🤖 AI Summary
Early-exit neural networks suffer from gradient interference during joint training, where deeper classifiers dominate shallow exits and undermine their effectiveness. To address this, we propose Confidence-Gated Training (CGT), a novel training paradigm that introduces conditional gradient propagation: gradients are backpropagated to deeper layers only when the current layer’s prediction confidence falls below a learnable threshold—thereby aligning training dynamics with inference-time early-exit behavior. CGT explicitly grants shallow classifiers priority in decision-making, reducing redundant computation. Extensive experiments on benchmarks including Indian Pines and Fashion-MNIST demonstrate that CGT significantly reduces average inference latency (up to 42%) while improving overall accuracy (+0.8%–1.3%) and early-exit accuracy (+3.1%–5.7%). These gains enhance deployment efficiency in resource-constrained environments without architectural modifications.
📝 Abstract
Early-exit neural networks reduce inference cost by enabling confident predictions at intermediate layers.

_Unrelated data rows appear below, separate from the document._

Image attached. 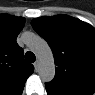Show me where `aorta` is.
Returning <instances> with one entry per match:
<instances>
[{"label":"aorta","instance_id":"762f6f07","mask_svg":"<svg viewBox=\"0 0 95 95\" xmlns=\"http://www.w3.org/2000/svg\"><path fill=\"white\" fill-rule=\"evenodd\" d=\"M23 38L37 57V70L41 80L51 82L55 76V63L48 43L32 32H25Z\"/></svg>","mask_w":95,"mask_h":95}]
</instances>
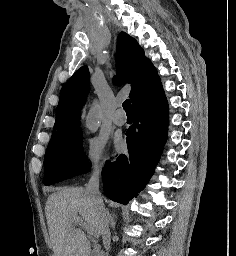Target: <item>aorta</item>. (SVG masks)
<instances>
[{
  "label": "aorta",
  "mask_w": 236,
  "mask_h": 256,
  "mask_svg": "<svg viewBox=\"0 0 236 256\" xmlns=\"http://www.w3.org/2000/svg\"><path fill=\"white\" fill-rule=\"evenodd\" d=\"M100 106L99 104H94L90 109L87 118H86V126L91 132H96L100 125Z\"/></svg>",
  "instance_id": "1"
}]
</instances>
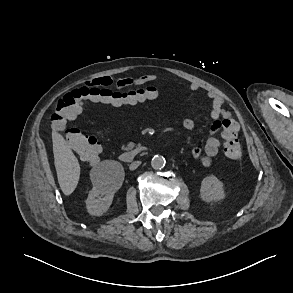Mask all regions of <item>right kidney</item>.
<instances>
[{
	"instance_id": "obj_1",
	"label": "right kidney",
	"mask_w": 293,
	"mask_h": 293,
	"mask_svg": "<svg viewBox=\"0 0 293 293\" xmlns=\"http://www.w3.org/2000/svg\"><path fill=\"white\" fill-rule=\"evenodd\" d=\"M109 168L106 178L94 181L93 188L86 199V208L90 215L101 216L112 204L115 192L121 187L124 169L119 162L105 161ZM117 177V178H116ZM102 195H105L102 198Z\"/></svg>"
}]
</instances>
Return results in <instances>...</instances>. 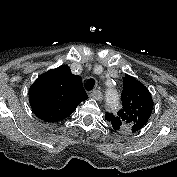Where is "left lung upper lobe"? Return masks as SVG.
<instances>
[{
	"mask_svg": "<svg viewBox=\"0 0 177 177\" xmlns=\"http://www.w3.org/2000/svg\"><path fill=\"white\" fill-rule=\"evenodd\" d=\"M122 109L117 115L106 113L116 131L135 133L142 129L153 110V100L148 89L135 78L125 74L123 78Z\"/></svg>",
	"mask_w": 177,
	"mask_h": 177,
	"instance_id": "left-lung-upper-lobe-1",
	"label": "left lung upper lobe"
}]
</instances>
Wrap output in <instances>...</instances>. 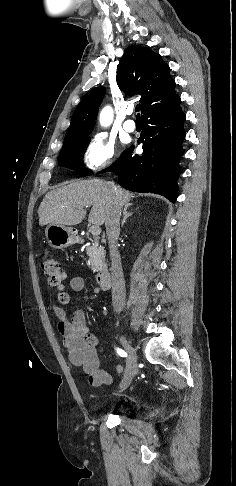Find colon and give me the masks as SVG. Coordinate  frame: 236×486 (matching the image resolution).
Returning <instances> with one entry per match:
<instances>
[{"mask_svg":"<svg viewBox=\"0 0 236 486\" xmlns=\"http://www.w3.org/2000/svg\"><path fill=\"white\" fill-rule=\"evenodd\" d=\"M41 267L47 278L48 284L59 291V299L61 302L68 301V294L65 292L63 287L64 272L61 270L58 261L48 255H45L41 259Z\"/></svg>","mask_w":236,"mask_h":486,"instance_id":"colon-1","label":"colon"}]
</instances>
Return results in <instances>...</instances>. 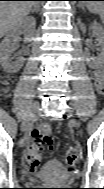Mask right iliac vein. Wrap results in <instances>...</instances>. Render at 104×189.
I'll use <instances>...</instances> for the list:
<instances>
[{
  "label": "right iliac vein",
  "instance_id": "1",
  "mask_svg": "<svg viewBox=\"0 0 104 189\" xmlns=\"http://www.w3.org/2000/svg\"><path fill=\"white\" fill-rule=\"evenodd\" d=\"M38 108H39V103L35 102L32 105L27 117L25 118V120L23 121V123L21 125V130L22 131H25V130L28 131L33 126L34 119H35V114H36Z\"/></svg>",
  "mask_w": 104,
  "mask_h": 189
}]
</instances>
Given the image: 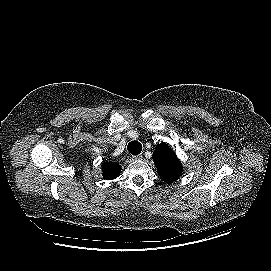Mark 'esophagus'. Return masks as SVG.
Instances as JSON below:
<instances>
[{
    "label": "esophagus",
    "mask_w": 271,
    "mask_h": 271,
    "mask_svg": "<svg viewBox=\"0 0 271 271\" xmlns=\"http://www.w3.org/2000/svg\"><path fill=\"white\" fill-rule=\"evenodd\" d=\"M132 158H133V160H141L142 155L141 154L133 155Z\"/></svg>",
    "instance_id": "esophagus-1"
}]
</instances>
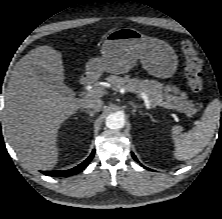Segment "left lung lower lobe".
Instances as JSON below:
<instances>
[{
    "mask_svg": "<svg viewBox=\"0 0 222 219\" xmlns=\"http://www.w3.org/2000/svg\"><path fill=\"white\" fill-rule=\"evenodd\" d=\"M132 157L134 158V160L137 161V158H136V156L133 153H132Z\"/></svg>",
    "mask_w": 222,
    "mask_h": 219,
    "instance_id": "obj_1",
    "label": "left lung lower lobe"
}]
</instances>
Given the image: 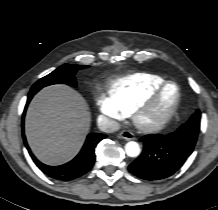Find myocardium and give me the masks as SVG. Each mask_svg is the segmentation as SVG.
<instances>
[{
    "label": "myocardium",
    "instance_id": "1",
    "mask_svg": "<svg viewBox=\"0 0 218 210\" xmlns=\"http://www.w3.org/2000/svg\"><path fill=\"white\" fill-rule=\"evenodd\" d=\"M174 85L177 88V97L167 114L158 121L145 122L144 117L147 112L155 105L163 91L169 86ZM182 102V89L175 81H164L159 85L144 101H142L132 111V119L136 128L143 133L158 132L167 127L175 118Z\"/></svg>",
    "mask_w": 218,
    "mask_h": 210
}]
</instances>
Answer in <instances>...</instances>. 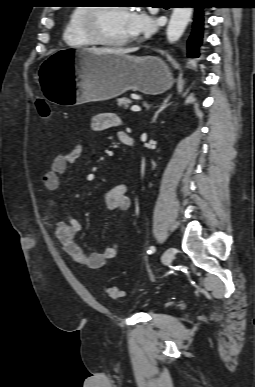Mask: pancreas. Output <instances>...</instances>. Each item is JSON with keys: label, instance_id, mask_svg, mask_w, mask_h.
I'll return each mask as SVG.
<instances>
[{"label": "pancreas", "instance_id": "cf45deb5", "mask_svg": "<svg viewBox=\"0 0 255 387\" xmlns=\"http://www.w3.org/2000/svg\"><path fill=\"white\" fill-rule=\"evenodd\" d=\"M117 103L119 106L127 108L132 103V101L126 97H122L117 99Z\"/></svg>", "mask_w": 255, "mask_h": 387}]
</instances>
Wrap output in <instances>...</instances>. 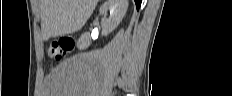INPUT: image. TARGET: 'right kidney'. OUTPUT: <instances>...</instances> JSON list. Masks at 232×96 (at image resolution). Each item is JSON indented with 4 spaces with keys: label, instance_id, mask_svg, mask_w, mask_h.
Returning <instances> with one entry per match:
<instances>
[{
    "label": "right kidney",
    "instance_id": "ca27d5eb",
    "mask_svg": "<svg viewBox=\"0 0 232 96\" xmlns=\"http://www.w3.org/2000/svg\"><path fill=\"white\" fill-rule=\"evenodd\" d=\"M128 8L127 0H107L99 10L100 15L104 17L101 20L102 35L106 36L111 33L123 19ZM107 11H110V17L107 19ZM90 45V36L87 33L81 35L77 46L79 49H85Z\"/></svg>",
    "mask_w": 232,
    "mask_h": 96
}]
</instances>
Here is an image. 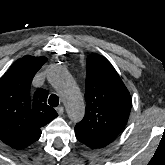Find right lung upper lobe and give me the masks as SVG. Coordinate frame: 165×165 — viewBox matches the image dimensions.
<instances>
[{
    "label": "right lung upper lobe",
    "instance_id": "right-lung-upper-lobe-1",
    "mask_svg": "<svg viewBox=\"0 0 165 165\" xmlns=\"http://www.w3.org/2000/svg\"><path fill=\"white\" fill-rule=\"evenodd\" d=\"M46 61V57L24 56L0 79V139L14 148L22 149L38 140L40 128L57 117L46 104L45 89L30 92L34 75Z\"/></svg>",
    "mask_w": 165,
    "mask_h": 165
}]
</instances>
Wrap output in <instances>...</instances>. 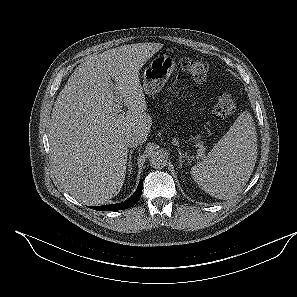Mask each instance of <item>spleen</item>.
<instances>
[{"label":"spleen","mask_w":297,"mask_h":297,"mask_svg":"<svg viewBox=\"0 0 297 297\" xmlns=\"http://www.w3.org/2000/svg\"><path fill=\"white\" fill-rule=\"evenodd\" d=\"M256 159V127L251 114L244 111L190 173L205 192L218 199H229L242 191Z\"/></svg>","instance_id":"1"}]
</instances>
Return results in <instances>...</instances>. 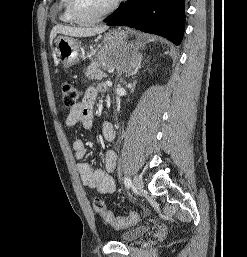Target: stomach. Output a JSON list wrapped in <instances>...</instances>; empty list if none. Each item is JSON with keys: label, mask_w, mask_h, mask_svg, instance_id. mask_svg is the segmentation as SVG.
<instances>
[{"label": "stomach", "mask_w": 247, "mask_h": 257, "mask_svg": "<svg viewBox=\"0 0 247 257\" xmlns=\"http://www.w3.org/2000/svg\"><path fill=\"white\" fill-rule=\"evenodd\" d=\"M55 53L64 66L69 67L80 60V42L77 39L58 36L55 41ZM138 48L128 41V33L120 28L107 32L99 53V59L109 65L127 72L138 65Z\"/></svg>", "instance_id": "stomach-1"}]
</instances>
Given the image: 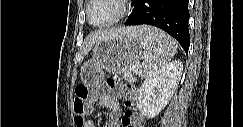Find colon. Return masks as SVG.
I'll list each match as a JSON object with an SVG mask.
<instances>
[{
	"mask_svg": "<svg viewBox=\"0 0 243 127\" xmlns=\"http://www.w3.org/2000/svg\"><path fill=\"white\" fill-rule=\"evenodd\" d=\"M98 96L99 98L111 96L124 101L126 110L122 116L121 123L124 127H140L142 117L137 110V93L133 84L124 83L117 78H108L104 86L92 91L88 86L80 84L76 87V94L73 100L74 122L77 127L85 125V118L90 111V101Z\"/></svg>",
	"mask_w": 243,
	"mask_h": 127,
	"instance_id": "obj_1",
	"label": "colon"
}]
</instances>
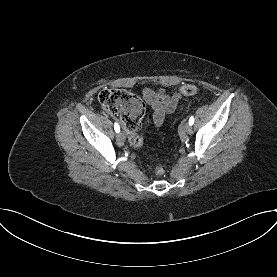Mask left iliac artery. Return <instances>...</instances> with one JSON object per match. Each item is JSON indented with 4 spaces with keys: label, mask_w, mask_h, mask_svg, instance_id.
Returning <instances> with one entry per match:
<instances>
[{
    "label": "left iliac artery",
    "mask_w": 277,
    "mask_h": 277,
    "mask_svg": "<svg viewBox=\"0 0 277 277\" xmlns=\"http://www.w3.org/2000/svg\"><path fill=\"white\" fill-rule=\"evenodd\" d=\"M194 123V117L191 116L190 119H189V124L192 125Z\"/></svg>",
    "instance_id": "left-iliac-artery-1"
}]
</instances>
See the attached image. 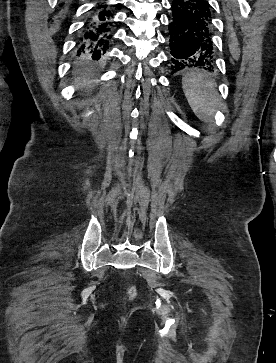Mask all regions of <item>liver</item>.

However, joint training often leads to gradient interference, with deeper classifiers dominating optimization. We propose Confidence-Gated Training (CGT), a paradigm that conditionally propagates gradients from deeper exits only when preceding exits fail. This encourages shallow classifiers to act as primary decision points while reserving deeper layers for harder inputs. By aligning training with the inference-time policy, CGT mitigates overthinking, improves early-exit accuracy, and preserves efficiency. Experiments on the Indian Pines and Fashion-MNIST benchmarks show that CGT lowers average inference cost while improving overall accuracy, offering a practical solution for deploying deep models in resource-constrained environments.